И что же? Именно в это время, одним из дождливых вечеров, когда, как назло, старших, кроме бабки Авдотьи, дома не было, следовательно, за всей ситуацией трудно было углядеть, где–то совсем рядом, почти что над головами, бабахнул гром. (На следующее утро обнаружили оплавленное место в кресте Алексиевой церкви и «чёртов круг» в том пятачке, куда опущен громоотвод). Дети в тот момент играли кто в «слова–шарады» под предводительством Авдотьи Никифоровны, кто возился с куклами. А кузен Анатолий – картавый, всклокоченный малыш, крепкий и загорелый как сушка, которую он жевал, – раскачивал босой ногой табурет и вспоминал считалку о крыльце и о короле. Он забыл, какой персонаж шёл за сапожником.
– Кагхоль, какхалевич, шапожник… кто, кто!? – крикнул он одновременно со вторым, ещё более мерзким и страшным раскатом.
Но дети, даже не услышав его, закричали, повскакивали с мест, ринулись со страху кто куда.

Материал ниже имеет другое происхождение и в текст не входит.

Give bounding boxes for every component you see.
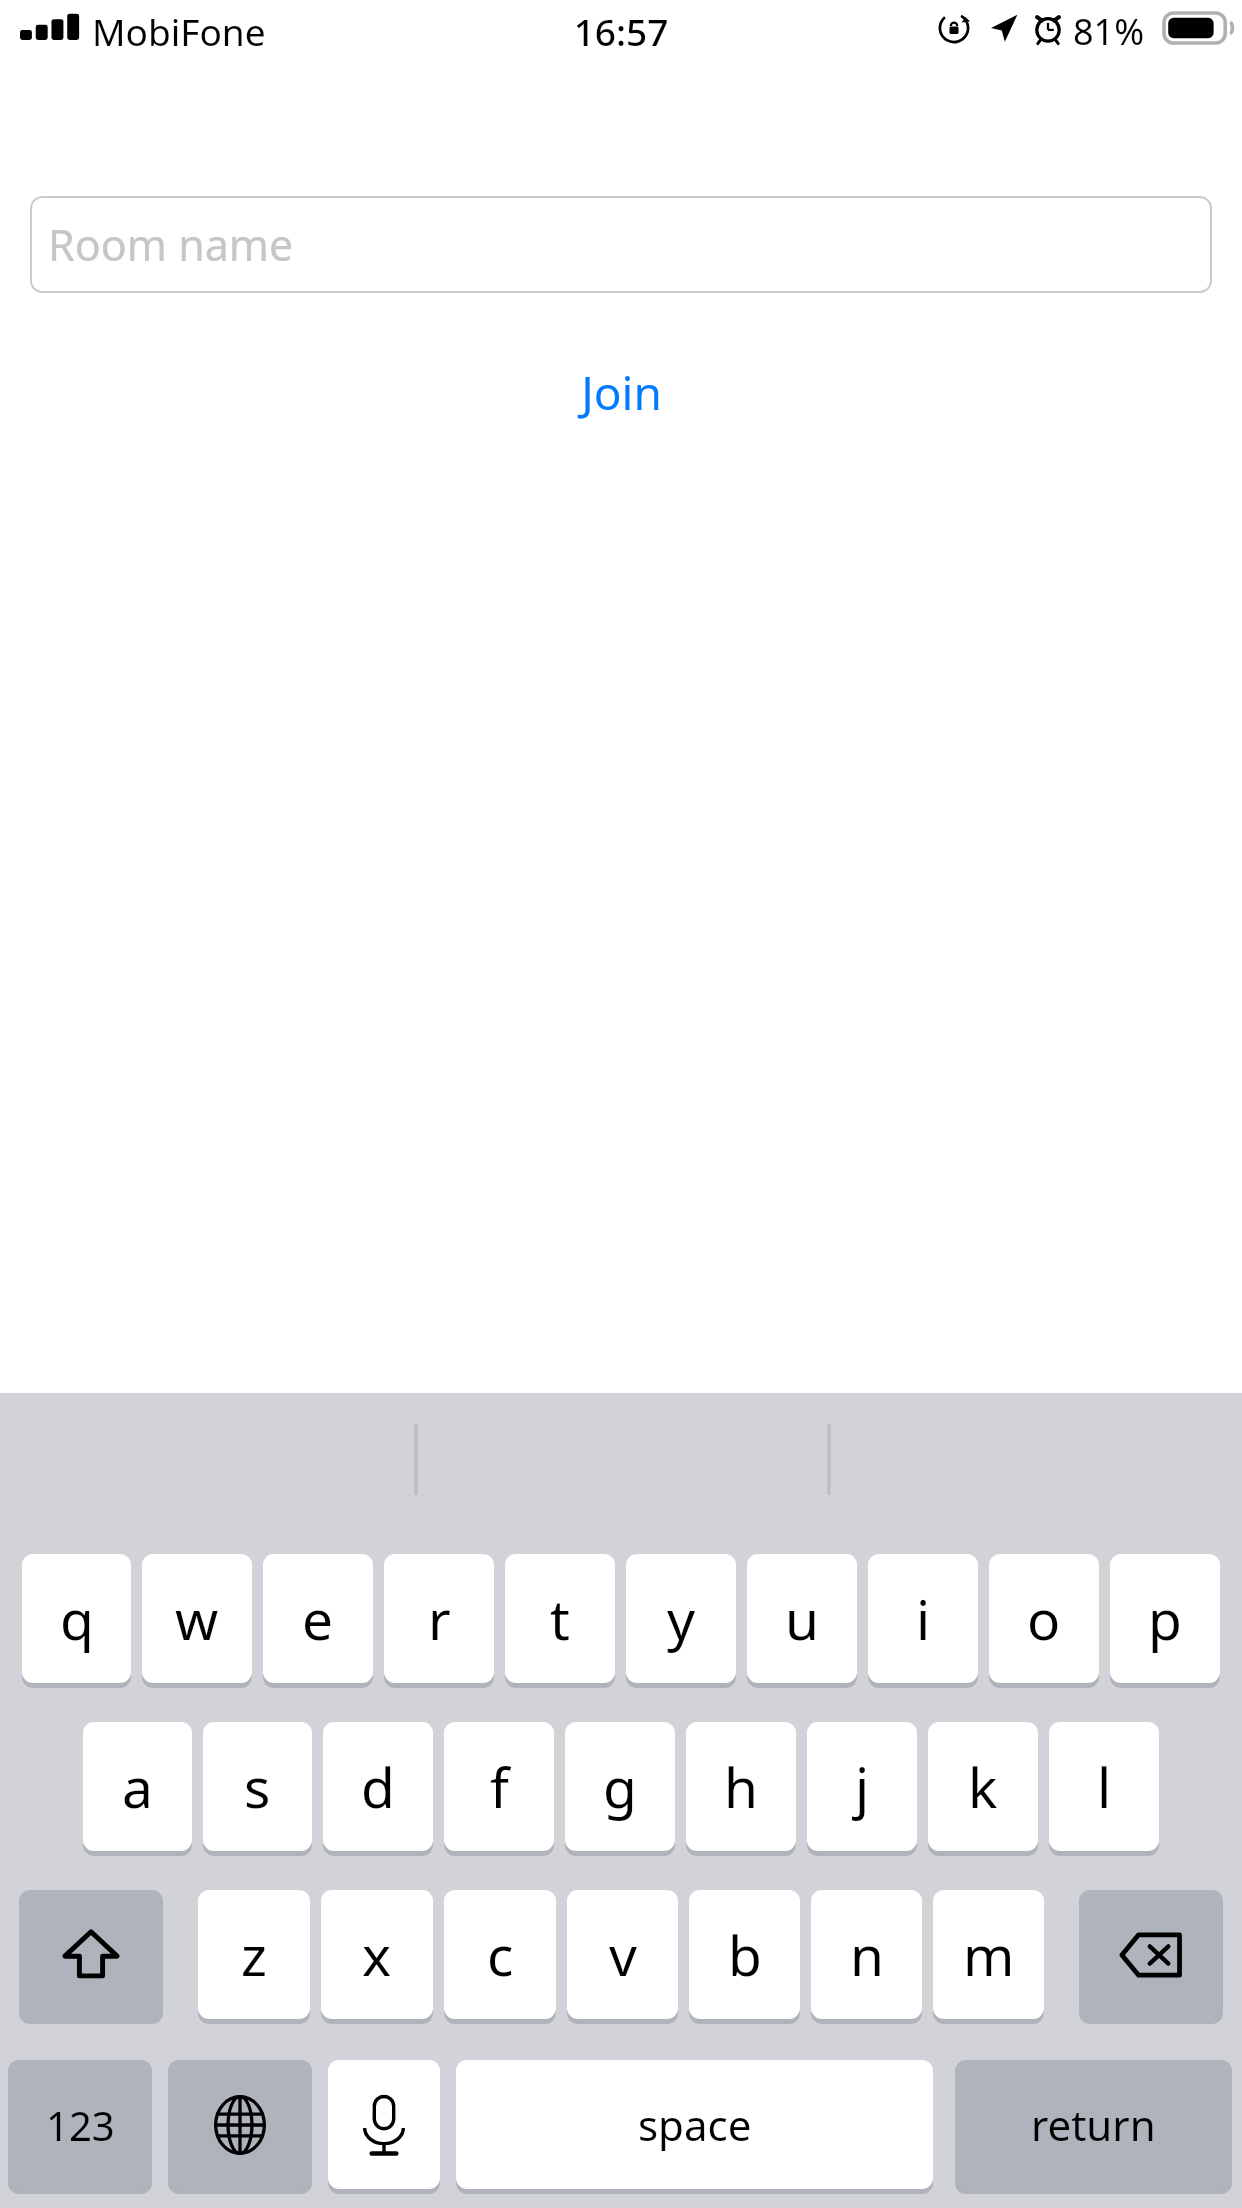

– Надо окна закрыть! – гаркнул Михейша. Да так полезно и умно крикнул, как его по предмету грозы учили–погоняли отец с матерью, а тут весьма кстати случился экзамен.
– И двери! – присовокупила Ленка. И сказала так пискляво, и так покойно и несоответственно силе беды, будто она – взрослая – сидела в детском кабаке, а тут случилась драка. А она была сильней и спокойней всех. И она просквозила слова через трубочку так спокойно, будто ей абсолютно безразлична вся эта детско– кабацкая паника. Или как будто ей напрочь опостылела бурная, шумная жизнь, И она по законам обычно–драчливого и изредка забавного ковбойского времяпровождения продолжала вместе с не такими уж важными словами выпускать розовые коктейлевые пузыри.

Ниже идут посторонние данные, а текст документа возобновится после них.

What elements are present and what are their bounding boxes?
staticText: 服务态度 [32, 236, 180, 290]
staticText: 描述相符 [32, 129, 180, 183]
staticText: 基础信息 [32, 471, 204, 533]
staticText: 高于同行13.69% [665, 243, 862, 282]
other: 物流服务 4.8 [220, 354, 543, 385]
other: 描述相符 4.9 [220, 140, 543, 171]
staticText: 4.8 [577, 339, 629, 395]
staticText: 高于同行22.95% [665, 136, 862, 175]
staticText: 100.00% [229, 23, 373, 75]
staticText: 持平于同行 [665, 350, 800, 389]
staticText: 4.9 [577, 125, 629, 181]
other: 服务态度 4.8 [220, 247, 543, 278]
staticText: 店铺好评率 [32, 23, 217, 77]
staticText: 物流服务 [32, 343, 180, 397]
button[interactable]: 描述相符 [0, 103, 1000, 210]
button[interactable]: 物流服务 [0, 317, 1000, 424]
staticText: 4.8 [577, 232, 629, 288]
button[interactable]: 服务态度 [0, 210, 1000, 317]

Но было уже поздно. В Ресторан Восточного Вокзала величаво и медленно – как гроб первой категории – вплывал без спросу и приглашения томящийся огненно–красным цветом, колеблющийся и потрескивающий искрами, то ли полупрозрачный и включённый в небесную электросеть Плафон, то ли приличной астраханской величины огненный арбуз.
Народ догадался тут же.
– Это шаровая молния, – прошептала, остановившись, упёршаяся локтями в печь, Оля. И по–взрослому, будто рядом с пожаром, лаконично и по делу заорала: «Люди, беда!»

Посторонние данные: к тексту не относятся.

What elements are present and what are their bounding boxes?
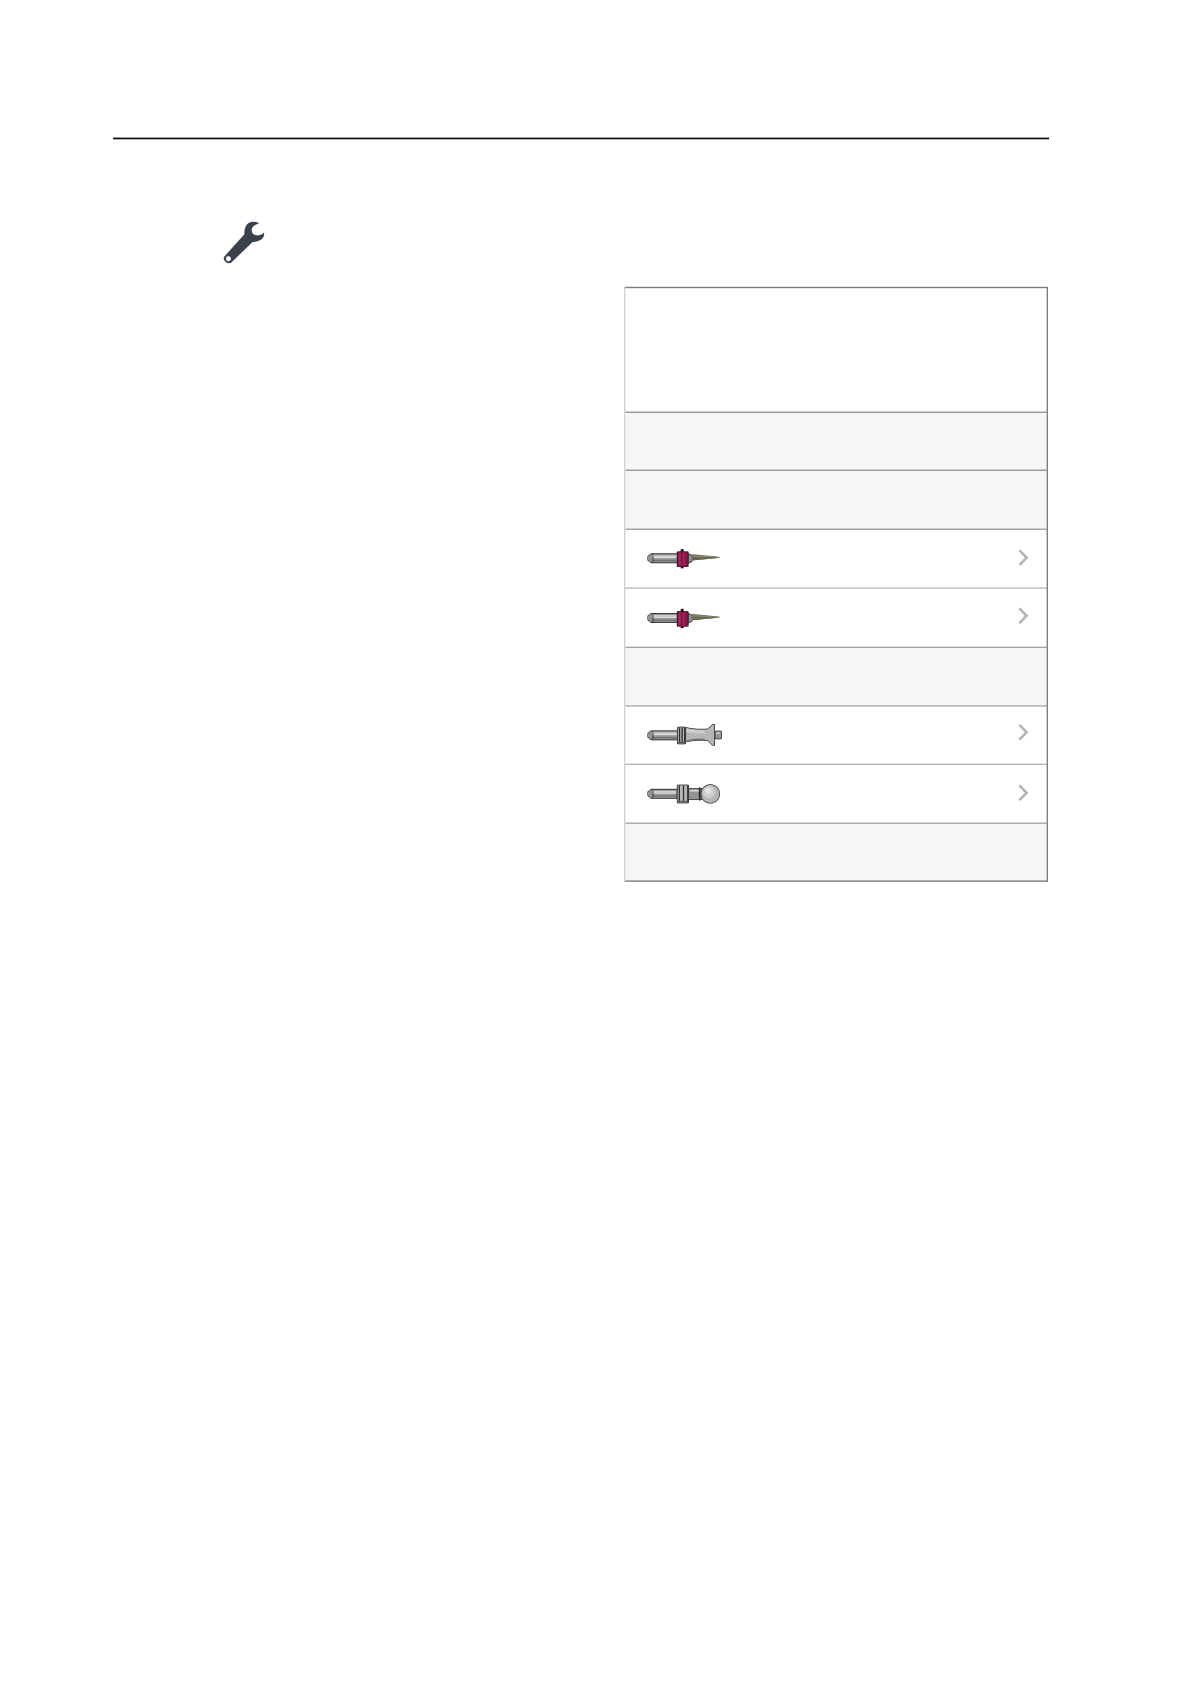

– Я боюсь, – тут же захныкала Даша. У неё непроизвольно затряслась голова. Чтобы остановить её, она присела на корточки, схватила косички, закрыла ими накрест лицо и застыла в такой позе.
– Мне страшно, – крикнули схватившиеся друг за дружку Оля и кузина Оля–Кузнечик. И так монолитно и враз, будто заранее сговорились, или всю жизнь желали быть сиамскими близняшками.
Упала Толькина табуретка: «Лазыщь!» Упал и завертелся по полу надкусанный Анатолием сухарь. И будто сухарь, а не Толька, заорал благим матом: «Шпашайша, кто может!»
Панику следовало прекращать.
– Слу–ушай маа–ю каа–ман–ду! Играем в… в «застынь на месте–е»! – Это протяжным и неузнаваемым, нарочито безмятежным, словно привычным к катаклизмам боцманским голосом закричала–забурчала бабуля: «Кто не застынет – я не виновата! Всё поняли? Не шевелиться!»
Её незаметно внешне, но мелко потрясывало изнутри. Потрясывало так мерзопакостно, словно она держалась за оголённый провод с не смертельно мощным, но зато ощутимо неприятным электрическим током.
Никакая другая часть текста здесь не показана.